Problem details. Return every line below as is, leaving out the pictures.

BEGIN Materials provided

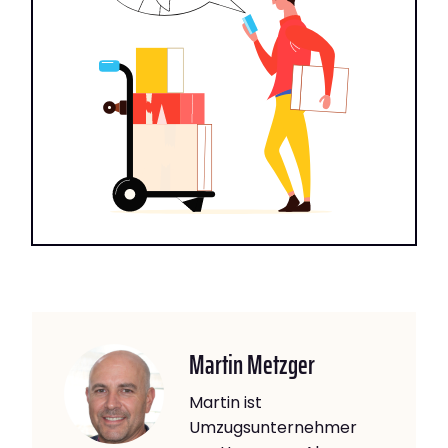
Martin Metzger
Martin ist
Umzugsunternehmer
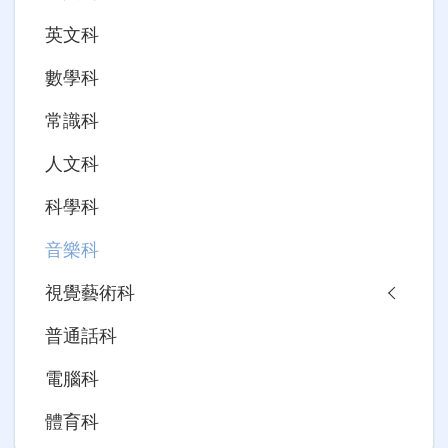
英文科
數學科
常識科
人文科
科學科
音樂科
視覺藝術科
普通話科
電腦科
體育科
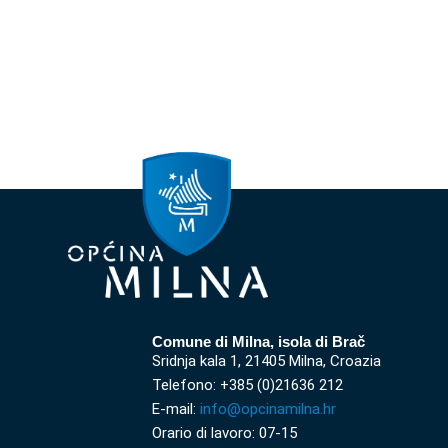
Comune di Milna, isola di Brač
Sridnja kala 1, 21405 Milna, Croazia
Telefono: +385 (0)21636 212
E-mail:
info@opcinamilna.hr
Orario di lavoro: 07-15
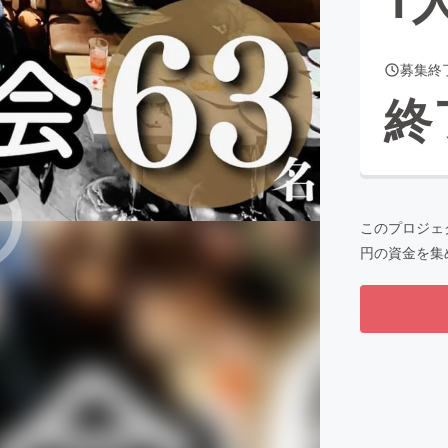
募集終
CAMPFIRE for Social Good
CAMPFIRE Creation
終
CAMPFIREふるさと納税
machi-ya
コミュニティ
このプロジェ
円の資金を集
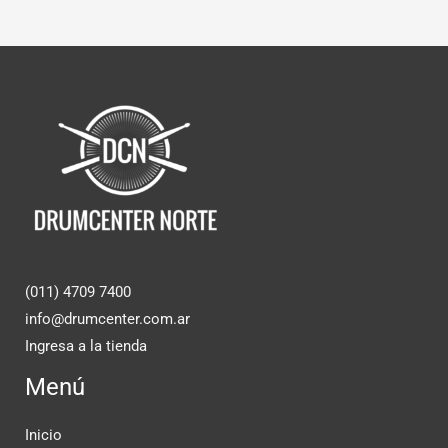
(011) 4709 7400
info@drumcenter.com.ar
Ingresa a la tienda
Menú
Inicio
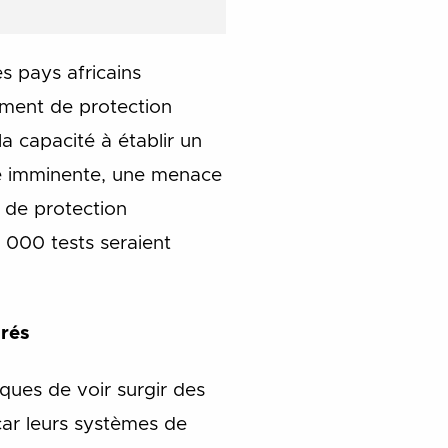
s pays africains
ement de protection
a capacité à établir un
ce imminente, une menace
s de protection
 000 tests seraient
arés
isques de voir surgir des
 car leurs systèmes de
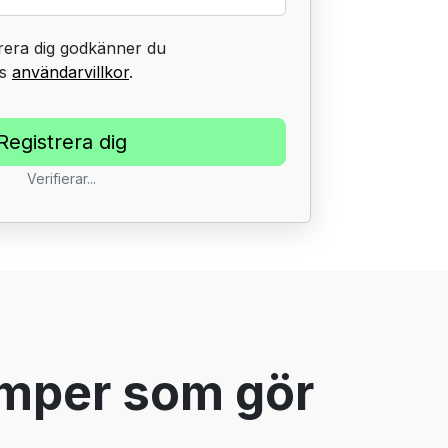
rera dig godkänner du
rs
användarvillkor
.
Verifierar...
amper som gör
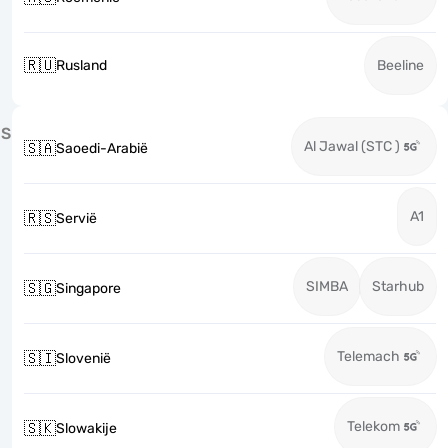
🇷🇺
Rusland
Beeline
S
Al Jawal (STC )
🇸🇦
Saoedi-Arabië
A1
🇷🇸
Servië
SIMBA
Starhub
🇸🇬
Singapore
Telemach
🇸🇮
Slovenië
Telekom
🇸🇰
Slowakije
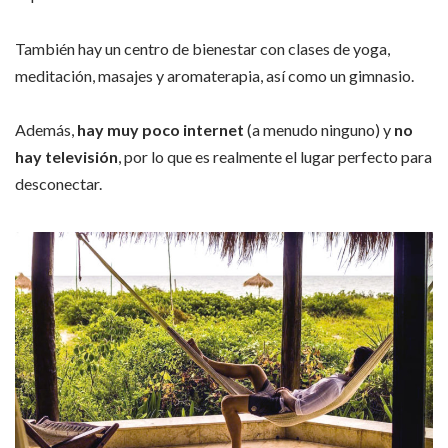
También hay un centro de bienestar con clases de yoga,
meditación, masajes y aromaterapia, así como un gimnasio.
Además,
hay muy poco internet
(a menudo ninguno) y
no
hay televisión
, por lo que es realmente el lugar perfecto para
desconectar.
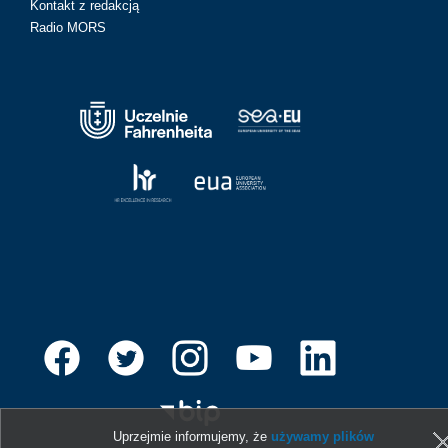
Kontakt z redakcją
Radio MORS
Uprzejmie informujemy, że
używamy plików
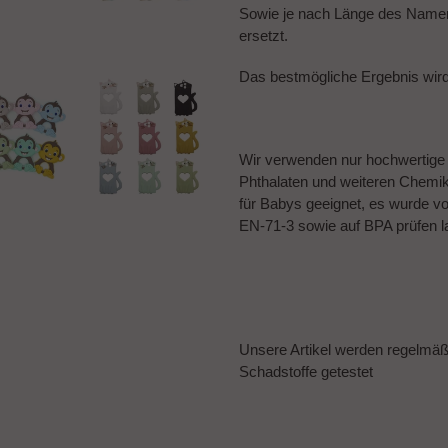
Sowie je nach Länge des Namens
ersetzt.
Das bestmögliche Ergebnis wir
Wir verwenden nur hochwertige Ma
Phthalaten und weiteren Chemikal
für Babys geeignet, es wurde v
EN-71-3 sowie auf BPA prüfen l
Unsere Artikel werden regelmä
Schadstoffe getestet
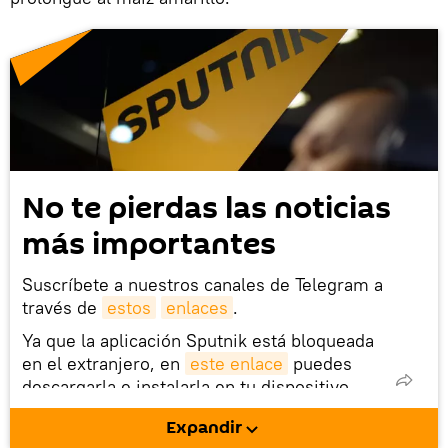
No te pierdas las noticias
más importantes
Suscríbete a nuestros canales de Telegram a
través de
estos
enlaces
.
Ya que la aplicación Sputnik está bloqueada
en el extranjero, en
este enlace
puedes
descargarla e instalarla en tu dispositivo
móvil (¡solo para Android!).
Expandir
También tenemos una cuenta
en la red 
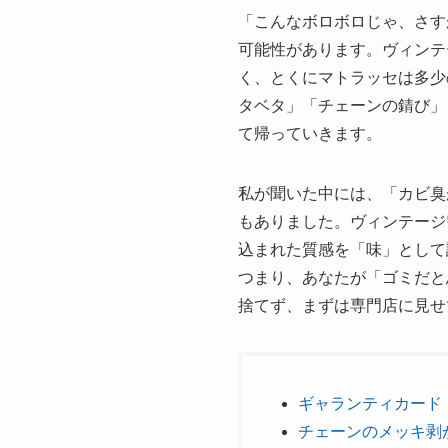
「こんなボロボロじゃ、さす
可能性があります。ヴィンテ
く、とくにマトラッセは多少
タベタ」「チェーンの錆び」
て帰っていきます。
私が聞いた中には、「カビ臭
もありました。ヴィンテージ
込まれた質感を「味」として
つまり、あなたが「ゴミだと
捨てず、まずは専門店に見せ
ギャランティカード
チェーンのメッキ剥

END Materials provided

Response area.
Martin Metzger
Martin ist
Umzugsunternehmer
英文科
數學科
常識科
人文科
科學科
音樂科
視覺藝術科
普通話科
電腦科
體育科
Comune di Milna, isola di Brač
Sridnja kala 1, 21405 Milna, Croazia
Telefono: +385 (0)21636 212
E-mail:
info@opcinamilna.hr
Orario di lavoro: 07-15
募集終
CAMPFIRE for Social Good
CAMPFIRE Creation
終
CAMPFIREふるさと納税
machi-ya
コミュニティ
このプロジェ
円の資金を集
(011) 4709 7400
info@drumcenter.com.ar
Ingresa a la tienda
Menú
Inicio
s pays africains
ement de protection
a capacité à établir un
ce imminente, une menace
s de protection
 000 tests seraient
arés
isques de voir surgir des
 car leurs systèmes de
rera dig godkänner du
rs
användarvillkor
.
Verifierar...
amper som gör
🇷🇺
Rusland
Beeline
S
Al Jawal (STC )
🇸🇦
Saoedi-Arabië
A1
🇷🇸
Servië
SIMBA
Starhub
🇸🇬
Singapore
Telemach
🇸🇮
Slovenië
Telekom
🇸🇰
Slowakije
También hay un centro de bienestar con clases de yoga,
meditación, masajes y aromaterapia, así como un gimnasio.
Además,
hay muy poco internet
(a menudo ninguno) y
no
hay televisión
, por lo que es realmente el lugar perfecto para
desconectar.
Kontakt z redakcją
Radio MORS
Uprzejmie informujemy, że
używamy plików
Sowie je nach Länge des Namens
ersetzt.
Das bestmögliche Ergebnis wir
Wir verwenden nur hochwertige Ma
Phthalaten und weiteren Chemikal
für Babys geeignet, es wurde v
EN-71-3 sowie auf BPA prüfen l
Unsere Artikel werden regelmä
Schadstoffe getestet
No te pierdas las noticias
más importantes
Suscríbete a nuestros canales de Telegram a
través de
estos
enlaces
.
Ya que la aplicación Sputnik está bloqueada
en el extranjero, en
este enlace
puedes
descargarla e instalarla en tu dispositivo
móvil (¡solo para Android!).
Expandir
También tenemos una cuenta
en la red 
「こんなボロボロじゃ、さす
可能性があります。ヴィンテ
く、とくにマトラッセは多少
タベタ」「チェーンの錆び」
て帰っていきます。
私が聞いた中には、「カビ臭
もありました。ヴィンテージ
込まれた質感を「味」として
つまり、あなたが「ゴミだと
捨てず、まずは専門店に見せ
ギャランティカード
チェーンのメッキ剥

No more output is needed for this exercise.